I let her prattle for a while, about nothing in particular, until my lack of replies drove her in search of a more responsive audience. In the relative silence—the woman tormenting the piano had been taken out for her airing, the birds were dozing, and the room had settled into the buzz of a dozen conversations—I let my fingers perform their clumsy work while my mind nibbled away at what I had learned, and what I had not. As always, the latter began to loom ever larger, until finally I thrust the needle to a resting point and looked around for my next informant.
Instead, I saw a thin young girl sitting right up by the window, face turned to the brightness. Her head was covered by a snug, old-fashioned cap, tied beneath her chin. Her hands were similarly covered, not by gloves but by mittens, the padding too thick to permit her to turn the pages of the small book in her lap. As I watched, her hand came up to her temple, encountered the various layers of resistance, and dropped down. A moment later it rose again, this time to swipe the mitten cloth across first one eye, then the other.

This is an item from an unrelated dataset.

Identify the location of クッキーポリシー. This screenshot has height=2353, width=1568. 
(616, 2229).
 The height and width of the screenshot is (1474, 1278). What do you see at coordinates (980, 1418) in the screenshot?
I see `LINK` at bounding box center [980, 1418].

I gathered my ladylike handicraft together and crossed the room to stand in the window near the girl. Her head came up. She gave me a vague and unfocussed smile. I returned it, then stood for a time looking out. Next to the building was a drying yard, rapidly filling with bed-sheets that had waited for the rain to stop. Over its head-height wall I could make out gardens, with lawns and gravel paths, flower beds and mature trees rising above the high surrounding wall at the back. Off to my left were the gates and lodge-house, with the men’s side beyond the drive. Women with nurses were strolling the paths, while others—the securely non-violent patients, one assumed—were working their mallets through a soggy game of croquet.
Above the tree-line, even myopic eyes could see the hospital across the way, with the Roman Catholic cathedral behind it—dirty, blunt workaday buildings that made Bethlem look, somewhat ironically, like a green and friendly island loomed about by slums.